The overall wheelbase of the Honda is about 2" SHORTER than the Kubota, and the wheels are spaced further out from the body on the Kubota vs the Honda HRC. That's what is accounting for the slight scalping at 0.75" on the Kubota and not on the Honda.


----------



## Amoo316 (Jul 8, 2021)

DFW_Zoysia said:


> OK guys - my hypothesis was correct (that was my "use a big word today" hit).
> 
> The overall wheelbase of the Honda is about 2" SHORTER than the Kubota, and the wheels are spaced further out from the body on the Kubota vs the Honda HRC. That's what is accounting for the slight scalping at 0.75" on the Kubota and not on the Honda.


Good find on the wheelbase. I wonder if that contributed to your slight increase in performance on hills you saw with the Kubota as well.

Always a tradeoff somewhere.

The most interesting part to me was you talking about torque being higher on the Honda, but you got more grass in the bag with the Kubota.


----------



## DFW_Zoysia (May 31, 2019)

Amoo316 said:


> DFW_Zoysia said:
> 
> 
> > OK guys - my hypothesis was correct (that was my "use a big word today" hit).
> ...


A complete guess on my behalf: I think it's a combo of 1) the Honda having twin blades and cutting clippings finer, and 2) better suction on the Kubota. My lawn looked freaking amazing after mowing with the Kubota - like I had run over it with a vacuum cleaner with the grass so perfectly even and all sticking up.


----------



## jdrop01 (8 mo ago)

@DFW_Zoysia Which mower do you prefer between HRC and Kubota? And why? Thanks.


----------



## DFW_Zoysia (May 31, 2019)

jdrop01 said:


> @DFW_Zoysia Which mower do you prefer between HRC and Kubota? And why? Thanks.


Tough call.......

If I were to cut at 0.75" I would say the Honda by virtue of the shorter wheelbase.
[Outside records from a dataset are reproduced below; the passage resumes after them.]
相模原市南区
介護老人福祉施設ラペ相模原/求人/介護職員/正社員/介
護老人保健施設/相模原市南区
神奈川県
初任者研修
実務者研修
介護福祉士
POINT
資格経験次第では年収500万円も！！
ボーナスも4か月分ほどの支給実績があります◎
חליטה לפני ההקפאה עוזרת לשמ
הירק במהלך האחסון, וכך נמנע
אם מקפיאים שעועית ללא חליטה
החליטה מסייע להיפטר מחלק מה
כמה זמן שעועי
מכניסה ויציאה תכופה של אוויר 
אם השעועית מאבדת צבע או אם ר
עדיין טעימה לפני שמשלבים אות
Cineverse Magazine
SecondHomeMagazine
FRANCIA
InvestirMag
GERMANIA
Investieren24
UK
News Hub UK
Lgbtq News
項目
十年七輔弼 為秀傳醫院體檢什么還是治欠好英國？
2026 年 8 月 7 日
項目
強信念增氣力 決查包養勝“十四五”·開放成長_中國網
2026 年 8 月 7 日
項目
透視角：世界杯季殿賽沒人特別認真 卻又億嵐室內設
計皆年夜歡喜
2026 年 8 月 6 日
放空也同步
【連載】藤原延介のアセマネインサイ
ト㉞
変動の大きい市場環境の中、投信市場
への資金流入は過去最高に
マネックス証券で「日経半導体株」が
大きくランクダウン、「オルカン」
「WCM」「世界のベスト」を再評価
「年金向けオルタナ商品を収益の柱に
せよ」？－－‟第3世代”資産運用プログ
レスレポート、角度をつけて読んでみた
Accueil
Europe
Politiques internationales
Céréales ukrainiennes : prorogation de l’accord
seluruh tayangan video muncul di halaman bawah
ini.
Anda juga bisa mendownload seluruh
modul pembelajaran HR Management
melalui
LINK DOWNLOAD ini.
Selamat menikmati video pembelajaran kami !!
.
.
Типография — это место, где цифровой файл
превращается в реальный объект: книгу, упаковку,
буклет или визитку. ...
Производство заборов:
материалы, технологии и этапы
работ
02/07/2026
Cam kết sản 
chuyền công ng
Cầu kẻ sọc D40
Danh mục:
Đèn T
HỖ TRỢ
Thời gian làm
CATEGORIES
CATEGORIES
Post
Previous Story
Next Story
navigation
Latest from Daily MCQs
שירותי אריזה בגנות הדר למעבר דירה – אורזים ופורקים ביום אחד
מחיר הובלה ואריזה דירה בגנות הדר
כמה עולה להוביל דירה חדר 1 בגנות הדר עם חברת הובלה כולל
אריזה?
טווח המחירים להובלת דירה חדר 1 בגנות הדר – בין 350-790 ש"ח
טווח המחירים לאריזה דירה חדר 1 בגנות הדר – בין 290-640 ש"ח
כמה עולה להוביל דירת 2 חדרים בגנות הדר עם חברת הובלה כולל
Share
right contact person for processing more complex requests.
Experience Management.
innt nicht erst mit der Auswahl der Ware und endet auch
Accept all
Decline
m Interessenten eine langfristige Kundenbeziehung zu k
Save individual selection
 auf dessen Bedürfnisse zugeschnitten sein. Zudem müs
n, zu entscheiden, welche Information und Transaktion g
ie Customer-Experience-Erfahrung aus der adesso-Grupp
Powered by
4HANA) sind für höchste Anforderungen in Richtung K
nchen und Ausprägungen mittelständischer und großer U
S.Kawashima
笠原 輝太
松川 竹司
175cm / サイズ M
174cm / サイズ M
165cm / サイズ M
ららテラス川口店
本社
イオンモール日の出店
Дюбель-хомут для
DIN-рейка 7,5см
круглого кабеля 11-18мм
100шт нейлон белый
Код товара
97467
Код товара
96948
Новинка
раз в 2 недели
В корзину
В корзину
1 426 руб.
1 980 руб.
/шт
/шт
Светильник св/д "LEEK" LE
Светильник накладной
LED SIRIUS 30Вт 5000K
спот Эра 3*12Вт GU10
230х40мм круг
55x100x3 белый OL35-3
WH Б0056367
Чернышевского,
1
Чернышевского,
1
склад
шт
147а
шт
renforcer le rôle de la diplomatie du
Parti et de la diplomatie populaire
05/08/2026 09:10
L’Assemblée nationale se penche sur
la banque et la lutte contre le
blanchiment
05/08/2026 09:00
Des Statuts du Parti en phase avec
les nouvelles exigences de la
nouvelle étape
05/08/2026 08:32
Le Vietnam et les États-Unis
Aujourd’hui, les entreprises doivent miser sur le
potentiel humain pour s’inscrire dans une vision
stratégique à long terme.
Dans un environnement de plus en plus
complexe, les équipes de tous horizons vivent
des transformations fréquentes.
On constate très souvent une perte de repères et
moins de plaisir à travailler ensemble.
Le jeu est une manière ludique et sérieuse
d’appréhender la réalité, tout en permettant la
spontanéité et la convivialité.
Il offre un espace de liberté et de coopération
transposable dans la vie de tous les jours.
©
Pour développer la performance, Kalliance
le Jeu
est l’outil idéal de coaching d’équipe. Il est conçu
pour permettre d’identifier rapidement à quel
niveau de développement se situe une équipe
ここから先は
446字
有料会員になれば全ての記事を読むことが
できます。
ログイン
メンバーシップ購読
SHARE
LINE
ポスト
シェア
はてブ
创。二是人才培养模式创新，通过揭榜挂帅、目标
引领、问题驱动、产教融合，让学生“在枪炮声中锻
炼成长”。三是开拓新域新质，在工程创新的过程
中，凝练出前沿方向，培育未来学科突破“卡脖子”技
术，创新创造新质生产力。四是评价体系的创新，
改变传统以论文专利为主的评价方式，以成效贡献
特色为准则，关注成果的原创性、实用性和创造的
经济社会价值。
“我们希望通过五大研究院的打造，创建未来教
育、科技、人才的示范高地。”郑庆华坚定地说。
Any other height of cut and I'd say the great suction of the Kubota is a real winning point. I can't get over how freaking amazing the cut on the Kubota was. If the Honda was a 10, I'd say the Kubota was an 11 on cut quality.

But I'm splitting differences between two outstanding mowers.

The other think I do like is of all the MANY mowers I've owned and used, the only one that neighbors stopped to ask about the Kubota. I like not being like everyone else. The Kubota has a cool retro vibe going for it. I can't imagine ever selling it.

If you're interested in either I can hook you up with the dealers I used for each as I buy a lot from them. They will totally take care of you.


----------



## DFW_Zoysia (May 31, 2019)

OK guys. My neighbor is a nurse and she has been working 6-7 days a week lately. Her lawn was about 8 inches high so I mowed it for her today so she didn't have to worry about it.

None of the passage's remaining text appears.